Most people have experienced a form of trauma at one point in their life. Trauma can stem from a variety of events and circumstances at any age. These events may include abandonment, bullying, experiencing or witnessing acts of violence, a health diagnosis, and emotional, physical or sexual abuse. Symptoms may include anxiety, depression, destructive behaviors, sleep disturbances, and withdrawal. Psychotherapy has been shown to be an effective treatment for trauma.
As a certified clinical trauma therapist, I will work with you to help you understand how the trauma has impacted your life, as well as the effect on your mental, emotional, physical and spiritual well-being. In therapy you will feel heard and protected as you process your emotions and memories. The goal of trauma focused therapy is to show you that you have control of your life, not your past experience. You are more than your trauma and your narrative can change.
Trauma can stem from a number of events and circumstances at any age. These events may include: abandonment, accidents, crime, health diagnosis, witnessing acts of violence, and emotional, physical, or sexual abuse.

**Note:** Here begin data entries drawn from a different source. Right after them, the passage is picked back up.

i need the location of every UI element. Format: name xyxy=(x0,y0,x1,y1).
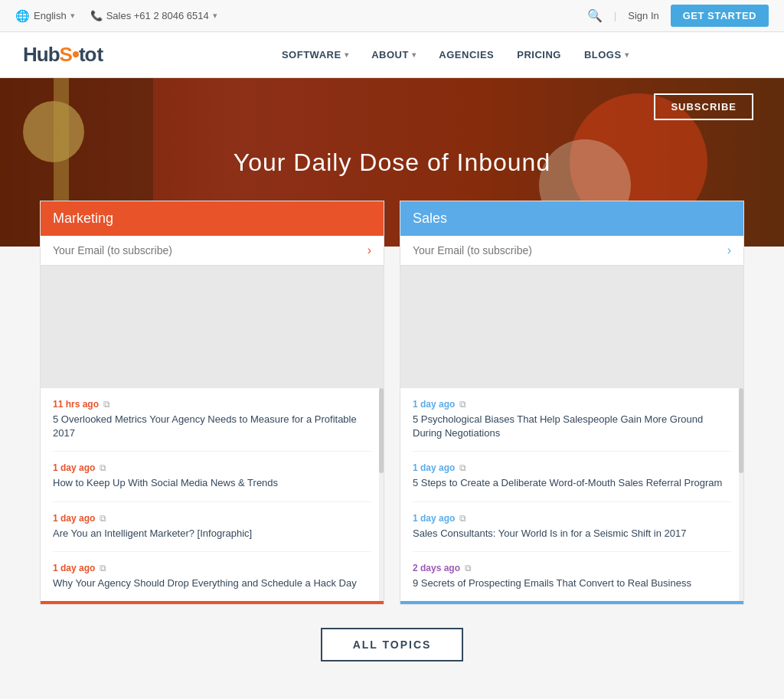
sales-title: Sales xyxy=(413,211,447,226)
logo-text-rest: ot xyxy=(85,43,104,67)
sales-bottom-bar xyxy=(400,601,743,604)
sales-column: Sales › 1 day ago ⧉ 5 Psychological Bias… xyxy=(400,201,744,605)
nav-agencies-label: AGENCIES xyxy=(439,49,494,60)
language-label: English xyxy=(34,10,67,21)
article-time: 11 hrs ago xyxy=(53,399,99,410)
marketing-title: Marketing xyxy=(53,211,113,226)
sales-article-4: 2 days ago ⧉ 9 Secrets of Prospecting Em… xyxy=(413,552,731,601)
main-nav: HubSt ot SOFTWARE ▾ ABOUT ▾ AGENCIES PRI… xyxy=(0,32,784,78)
top-bar-right: 🔍 | Sign In GET STARTED xyxy=(587,5,769,27)
hero-title: Your Daily Dose of Inbound xyxy=(234,149,550,177)
sales-article-1: 1 day ago ⧉ 5 Psychological Biases That … xyxy=(413,388,731,452)
marketing-article-2: 1 day ago ⧉ How to Keep Up With Social M… xyxy=(53,452,371,501)
external-link-icon: ⧉ xyxy=(100,513,106,524)
article-title[interactable]: Why Your Agency Should Drop Everything a… xyxy=(53,577,371,590)
nav-software-label: SOFTWARE xyxy=(282,49,341,60)
external-link-icon: ⧉ xyxy=(100,563,106,573)
article-meta: 1 day ago ⧉ xyxy=(413,513,731,524)
article-title[interactable]: 9 Secrets of Prospecting Emails That Con… xyxy=(413,577,731,590)
subscribe-button[interactable]: SUBSCRIBE xyxy=(654,93,753,120)
article-time: 1 day ago xyxy=(53,513,95,524)
all-topics-area: ALL TOPICS xyxy=(40,628,744,661)
sales-email-arrow[interactable]: › xyxy=(727,243,731,257)
nav-pricing-label: PRICING xyxy=(517,49,561,60)
external-link-icon: ⧉ xyxy=(459,399,466,410)
globe-icon: 🌐 xyxy=(15,9,30,23)
marketing-email-input[interactable] xyxy=(53,244,368,256)
marketing-article-1: 11 hrs ago ⧉ 5 Overlooked Metrics Your A… xyxy=(53,388,371,452)
marketing-article-4: 1 day ago ⧉ Why Your Agency Should Drop … xyxy=(53,552,371,601)
about-chevron-icon: ▾ xyxy=(412,51,416,59)
sales-chevron: ▾ xyxy=(213,11,217,21)
top-bar: 🌐 English ▾ 📞 Sales +61 2 8046 6514 ▾ 🔍 … xyxy=(0,0,784,32)
article-meta: 1 day ago ⧉ xyxy=(413,399,731,410)
marketing-email-arrow[interactable]: › xyxy=(368,243,371,257)
article-meta: 1 day ago ⧉ xyxy=(53,563,371,573)
nav-about-label: ABOUT xyxy=(371,49,409,60)
nav-software[interactable]: SOFTWARE ▾ xyxy=(282,49,348,60)
logo[interactable]: HubSt ot xyxy=(23,43,103,67)
article-time: 1 day ago xyxy=(413,513,455,524)
sales-email-row[interactable]: › xyxy=(400,236,743,266)
scroll-thumb[interactable] xyxy=(379,388,384,473)
all-topics-button[interactable]: ALL TOPICS xyxy=(321,628,464,661)
top-bar-left: 🌐 English ▾ 📞 Sales +61 2 8046 6514 ▾ xyxy=(15,9,217,23)
article-title[interactable]: How to Keep Up With Social Media News & … xyxy=(53,476,371,490)
article-title[interactable]: 5 Psychological Biases That Help Salespe… xyxy=(413,413,731,440)
nav-links: SOFTWARE ▾ ABOUT ▾ AGENCIES PRICING BLOG… xyxy=(149,49,761,60)
marketing-image xyxy=(41,266,384,388)
sales-articles-scroll: 1 day ago ⧉ 5 Psychological Biases That … xyxy=(400,388,743,601)
phone-icon: 📞 xyxy=(90,10,103,21)
article-meta: 11 hrs ago ⧉ xyxy=(53,399,371,410)
language-chevron: ▾ xyxy=(70,11,75,21)
sales-articles: 1 day ago ⧉ 5 Psychological Biases That … xyxy=(400,388,743,601)
sales-article-3: 1 day ago ⧉ Sales Consultants: Your Worl… xyxy=(413,502,731,552)
external-link-icon: ⧉ xyxy=(103,399,110,410)
article-meta: 2 days ago ⧉ xyxy=(413,563,731,573)
article-meta: 1 day ago ⧉ xyxy=(413,462,731,473)
marketing-article-3: 1 day ago ⧉ Are You an Intelligent Marke… xyxy=(53,502,371,552)
content-area: Marketing › 11 hrs ago ⧉ 5 Overlooked Me… xyxy=(24,201,760,692)
article-title[interactable]: Sales Consultants: Your World Is in for … xyxy=(413,527,731,541)
marketing-email-row[interactable]: › xyxy=(41,236,384,266)
software-chevron-icon: ▾ xyxy=(345,51,349,59)
article-title[interactable]: 5 Steps to Create a Deliberate Word-of-M… xyxy=(413,476,731,490)
language-selector[interactable]: 🌐 English ▾ xyxy=(15,9,75,23)
external-link-icon: ⧉ xyxy=(459,462,466,473)
marketing-column: Marketing › 11 hrs ago ⧉ 5 Overlooked Me… xyxy=(40,201,384,605)
sales-email-input[interactable] xyxy=(413,244,727,256)
article-title[interactable]: 5 Overlooked Metrics Your Agency Needs t… xyxy=(53,413,371,440)
scroll-thumb[interactable] xyxy=(739,388,743,473)
scroll-track xyxy=(739,388,743,601)
sales-image xyxy=(400,266,743,388)
article-time: 1 day ago xyxy=(53,563,95,573)
marketing-articles-scroll: 11 hrs ago ⧉ 5 Overlooked Metrics Your A… xyxy=(41,388,384,601)
nav-about[interactable]: ABOUT ▾ xyxy=(371,49,416,60)
marketing-articles: 11 hrs ago ⧉ 5 Overlooked Metrics Your A… xyxy=(41,388,384,601)
search-icon[interactable]: 🔍 xyxy=(587,8,603,23)
signin-link[interactable]: Sign In xyxy=(628,10,658,21)
sales-label: Sales +61 2 8046 6514 xyxy=(106,10,209,21)
nav-pricing[interactable]: PRICING xyxy=(517,49,561,60)
external-link-icon: ⧉ xyxy=(465,563,472,573)
nav-blogs[interactable]: BLOGS ▾ xyxy=(584,49,629,60)
blogs-chevron-icon: ▾ xyxy=(625,51,629,59)
external-link-icon: ⧉ xyxy=(100,462,106,473)
nav-agencies[interactable]: AGENCIES xyxy=(439,49,494,60)
sales-phone[interactable]: 📞 Sales +61 2 8046 6514 ▾ xyxy=(90,10,217,21)
marketing-bottom-bar xyxy=(41,601,384,604)
get-started-button[interactable]: GET STARTED xyxy=(671,5,769,27)
article-time: 1 day ago xyxy=(413,462,455,473)
marketing-header: Marketing xyxy=(41,201,384,236)
article-time: 2 days ago xyxy=(413,563,460,573)
article-meta: 1 day ago ⧉ xyxy=(53,462,371,473)
sales-article-2: 1 day ago ⧉ 5 Steps to Create a Delibera… xyxy=(413,452,731,501)
nav-blogs-label: BLOGS xyxy=(584,49,622,60)
sales-header: Sales xyxy=(400,201,743,236)
article-time: 1 day ago xyxy=(413,399,455,410)
article-title[interactable]: Are You an Intelligent Marketer? [Infogr… xyxy=(53,527,371,541)
article-meta: 1 day ago ⧉ xyxy=(53,513,371,524)
scroll-track xyxy=(379,388,384,601)
logo-text: HubSt xyxy=(23,43,85,67)
subscribe-area: SUBSCRIBE xyxy=(654,93,753,120)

Emotional trauma pertains to a person’s thoughts, feelings, and memories related to the traumatic event he or she experienced. These may grow in complexity over time, and symptoms may cause severe distress to the individual.
Researchers aren’t quite sure why certain experiences affect individuals differently or to a greater degree, but some factors can make processing a traumatic event even more difficult. For instance, adverse childhood experiences, exposure to previous trauma, a lack of stability, or simply a genetic disposition can make anyone more vulnerable to the effects of trauma.
Though you may not have not have fully developed PTSD after a traumatic incident, you may still have symptoms of post traumatic stress that are holding you back. Low self worth, self-esteem issues, sleep disorders, and inner guilt or shame can limit your ability to live life to it’s fullest.
Trauma also has a way of letting other health concerns, such as depression, anxiety, or substance abuse, take root in those seemingly small issues. It is not uncommon for your psychotherapist to work in coordination with your doctor who may be prescribing medication. So even if you are functioning at a higher level, understanding where your pain is coming from is crucial for heading off potential problems before they become larger. Therapy is a place where you can tell your story, process your experiences, and find a new way forward.